Data Quality Services Concepts
Updated: January 2, 2012
Applies To: SQL Server 2016
This topic provides a brief summary of Data Quality Services (DQS) concepts in knowledge management, data quality projects, and data quality administration.
The DQS knowledge base is a repository of metadata that is created by the data steward or IT pro for use in improving data quality through data cleansing and data matching. DQS knowledge management includes the processes used to create and manage the knowledge base, both in a computer-assisted manner and interactively.
Knowledge discovery is a computer-assisted process that analyzes samples of your organization’s data to build knowledge about the data. Once you have the results of the analysis, you can validate and enhance the knowledge, and then apply it to perform data cleansing, matching, and profiling. For more information, see DQS Knowledge Bases and Domains.
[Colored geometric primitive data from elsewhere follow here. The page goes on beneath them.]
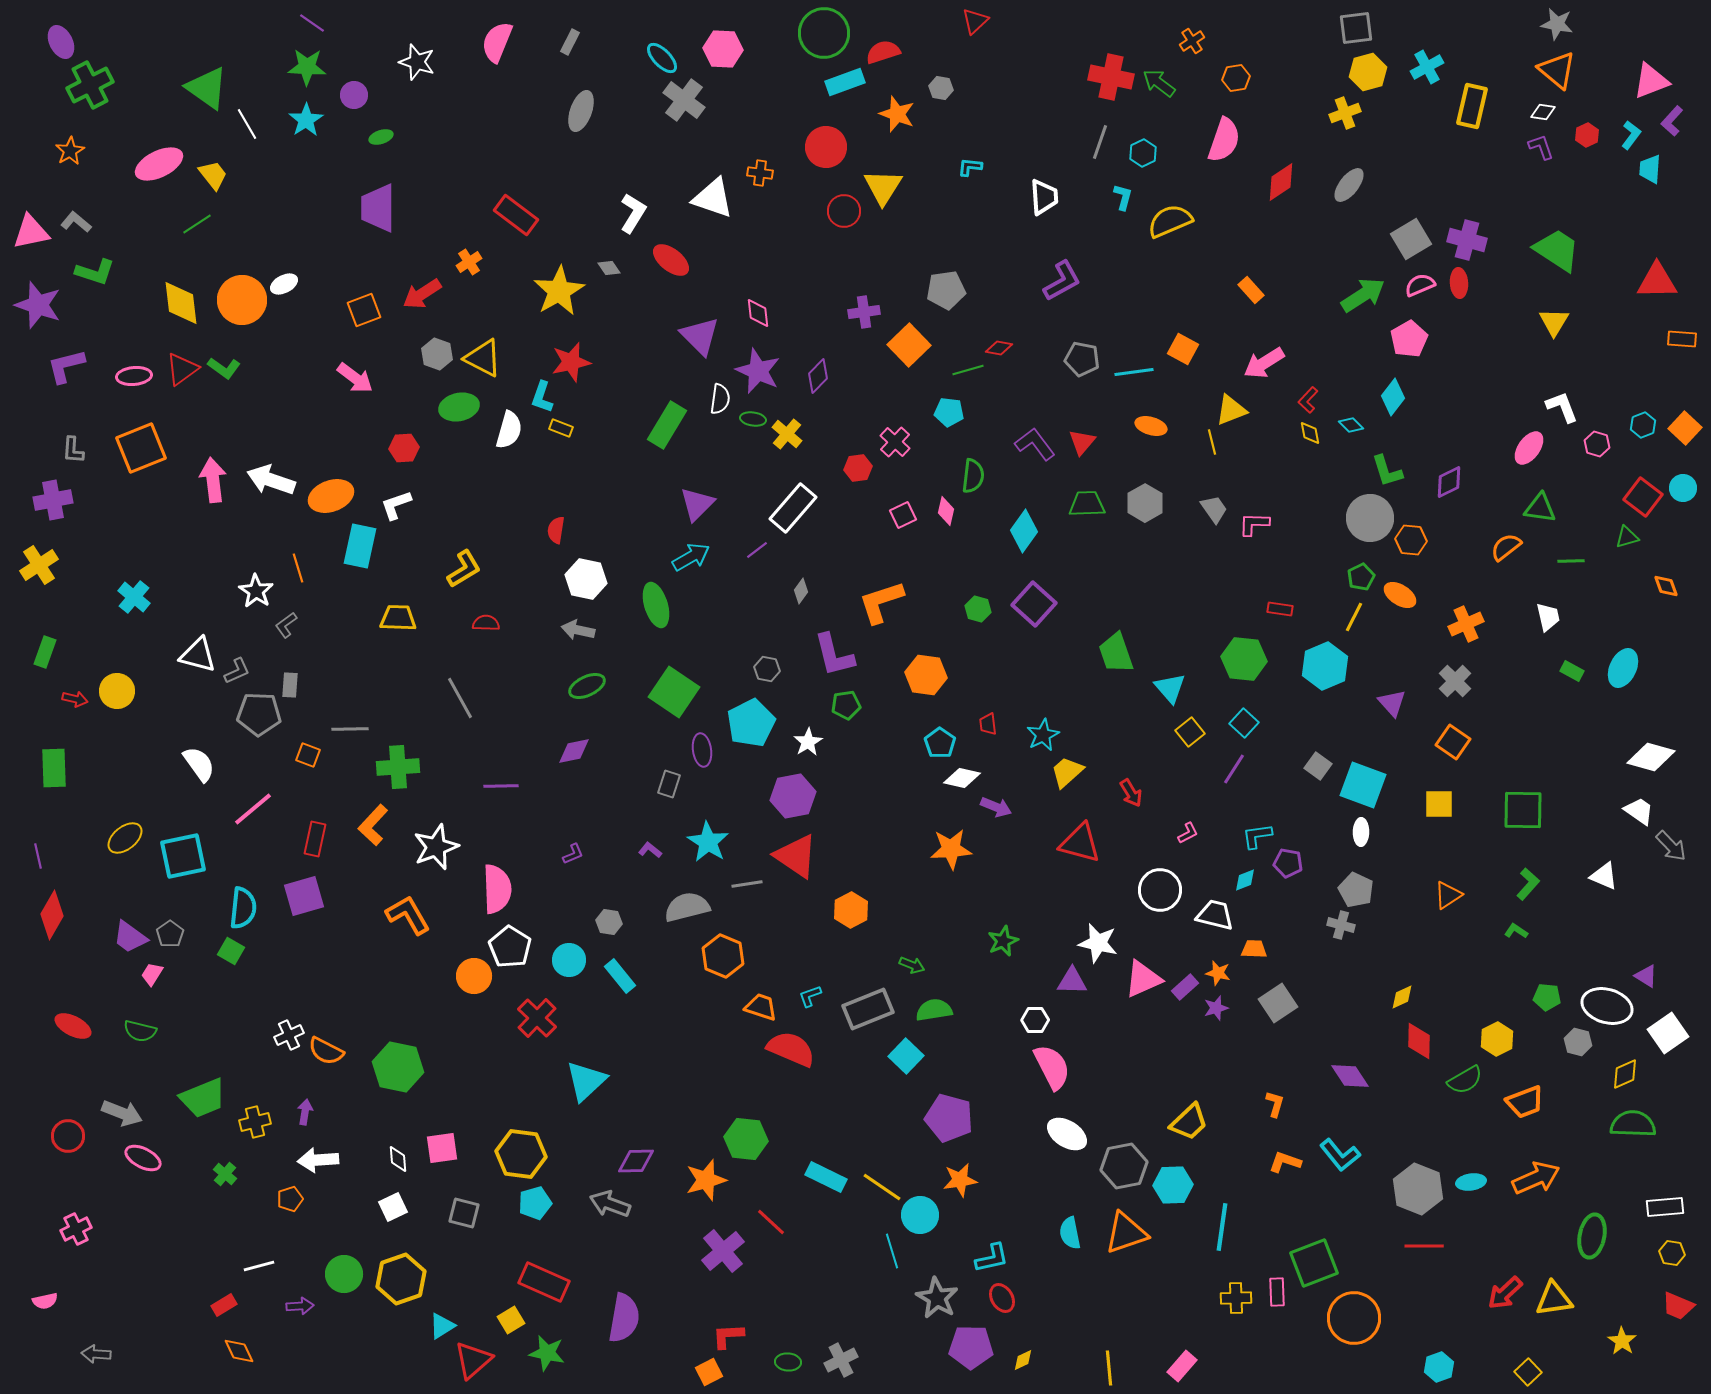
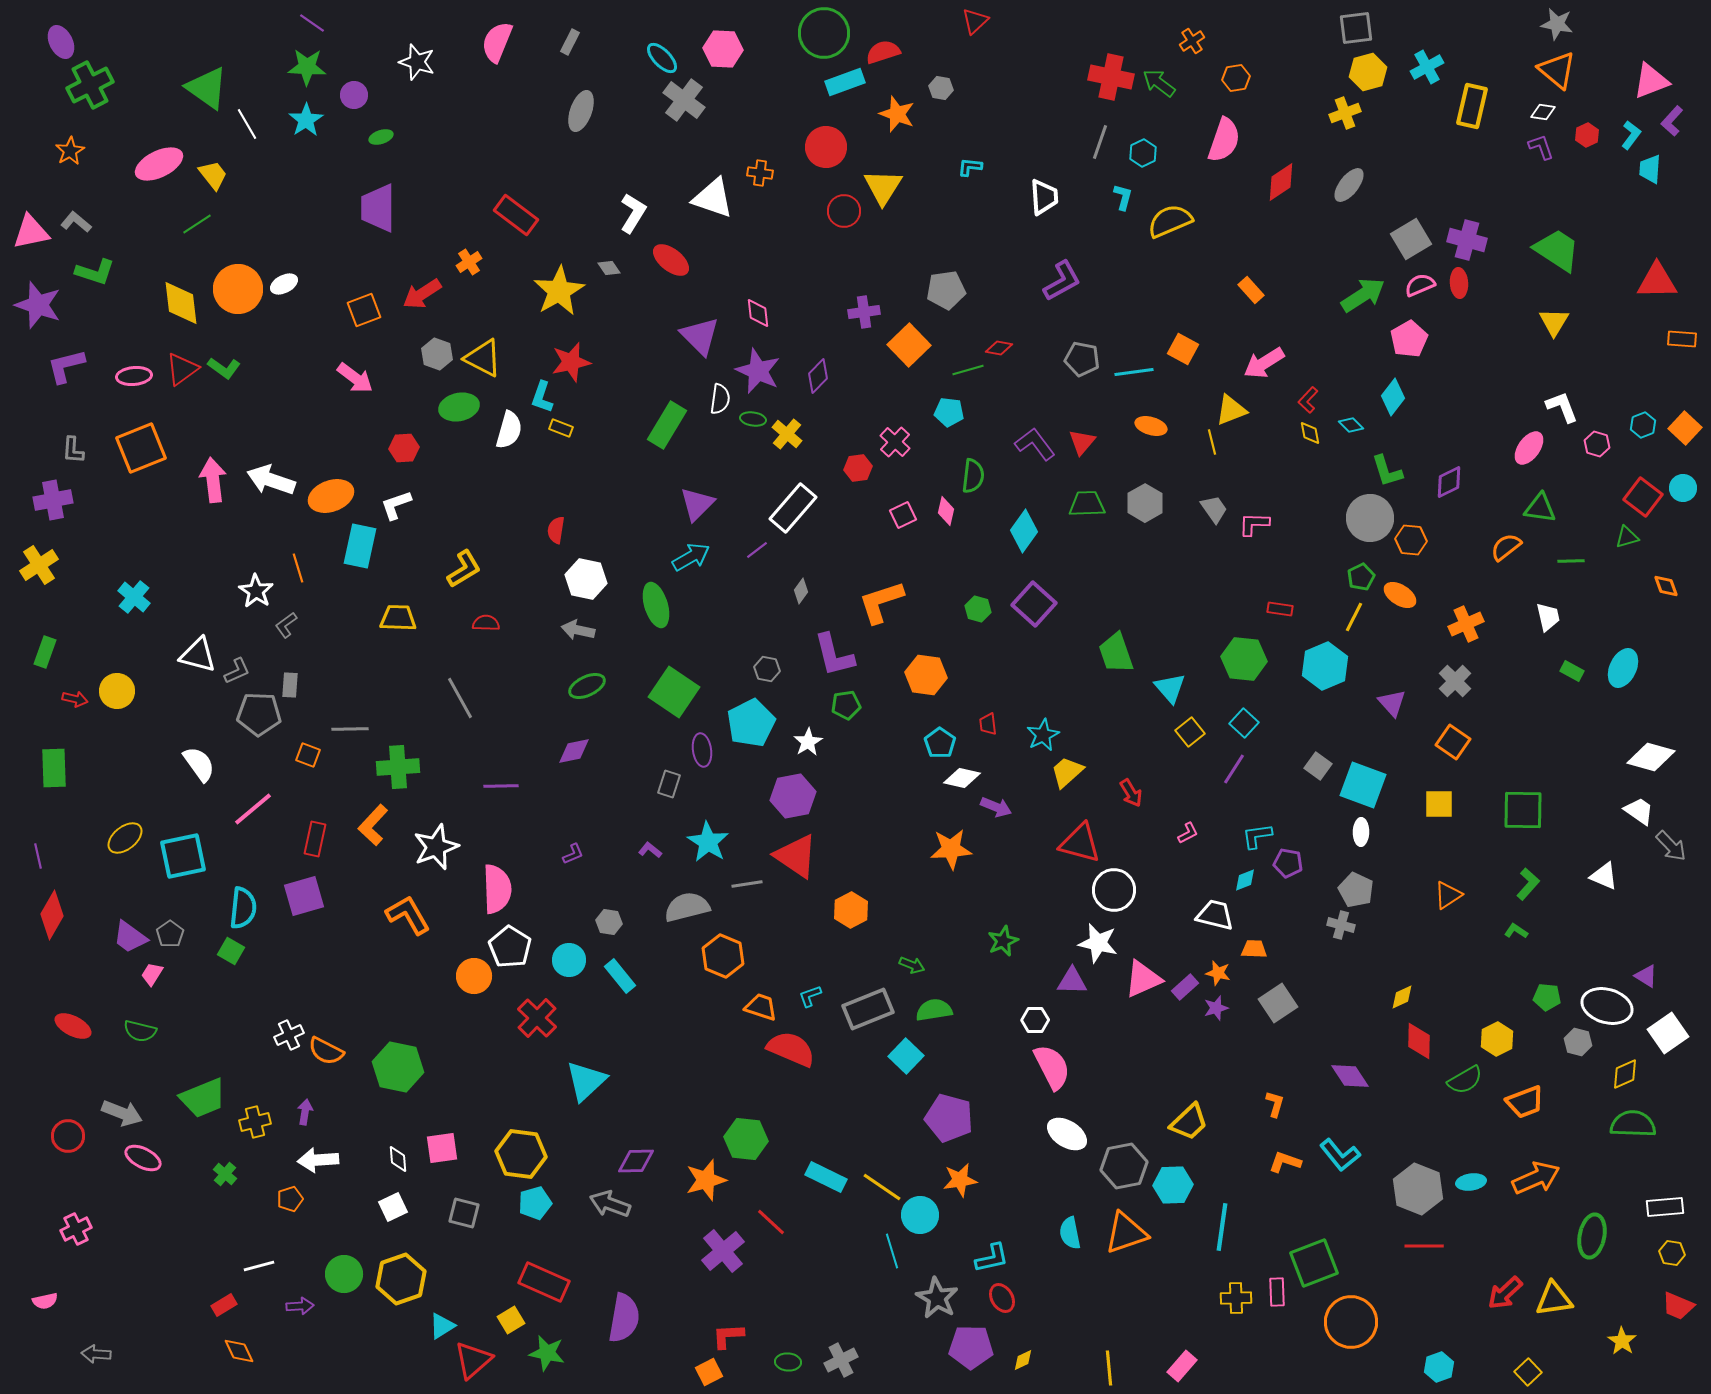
orange circle at (242, 300): moved 4 px left, 11 px up
white circle at (1160, 890): moved 46 px left
orange circle at (1354, 1318): moved 3 px left, 4 px down
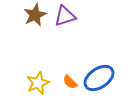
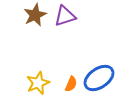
orange semicircle: moved 1 px right, 2 px down; rotated 112 degrees counterclockwise
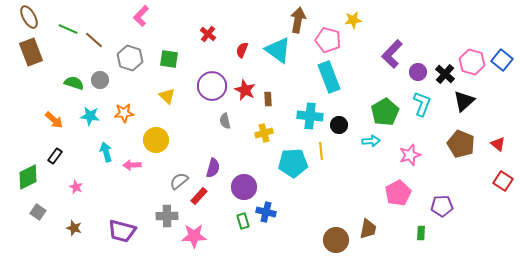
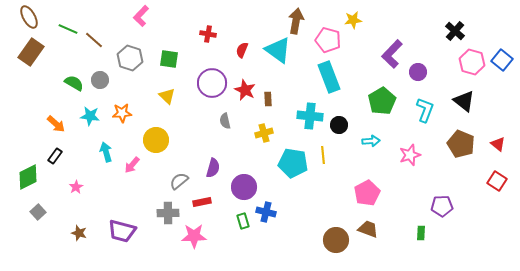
brown arrow at (298, 20): moved 2 px left, 1 px down
red cross at (208, 34): rotated 28 degrees counterclockwise
brown rectangle at (31, 52): rotated 56 degrees clockwise
black cross at (445, 74): moved 10 px right, 43 px up
green semicircle at (74, 83): rotated 12 degrees clockwise
purple circle at (212, 86): moved 3 px up
black triangle at (464, 101): rotated 40 degrees counterclockwise
cyan L-shape at (422, 104): moved 3 px right, 6 px down
green pentagon at (385, 112): moved 3 px left, 11 px up
orange star at (124, 113): moved 2 px left
orange arrow at (54, 120): moved 2 px right, 4 px down
yellow line at (321, 151): moved 2 px right, 4 px down
cyan pentagon at (293, 163): rotated 12 degrees clockwise
pink arrow at (132, 165): rotated 48 degrees counterclockwise
red square at (503, 181): moved 6 px left
pink star at (76, 187): rotated 16 degrees clockwise
pink pentagon at (398, 193): moved 31 px left
red rectangle at (199, 196): moved 3 px right, 6 px down; rotated 36 degrees clockwise
gray square at (38, 212): rotated 14 degrees clockwise
gray cross at (167, 216): moved 1 px right, 3 px up
brown star at (74, 228): moved 5 px right, 5 px down
brown trapezoid at (368, 229): rotated 80 degrees counterclockwise
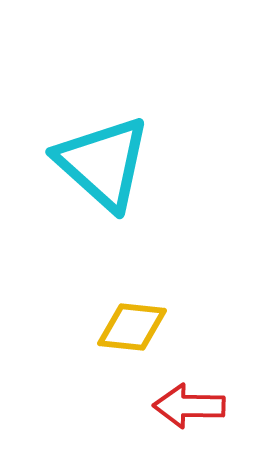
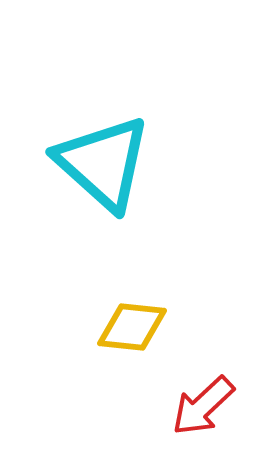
red arrow: moved 14 px right; rotated 44 degrees counterclockwise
The domain management process enables you to change or augment the knowledge that has been generated by the knowledge discovery process. You can interactively edit, update, and review the knowledge in a knowledge base. A knowledge base consists of data domains that contain domain values and their status, domain rules, term-based relations, and reference data. In domain management, you can change domain properties, attach reference data to a domain, manage domain rules, manage domain values and enter data relations, and create, delete, import, or export domains. You can also use composite domains that aggregate more than one single domain. For more information, see DQS Knowledge Bases and Domains.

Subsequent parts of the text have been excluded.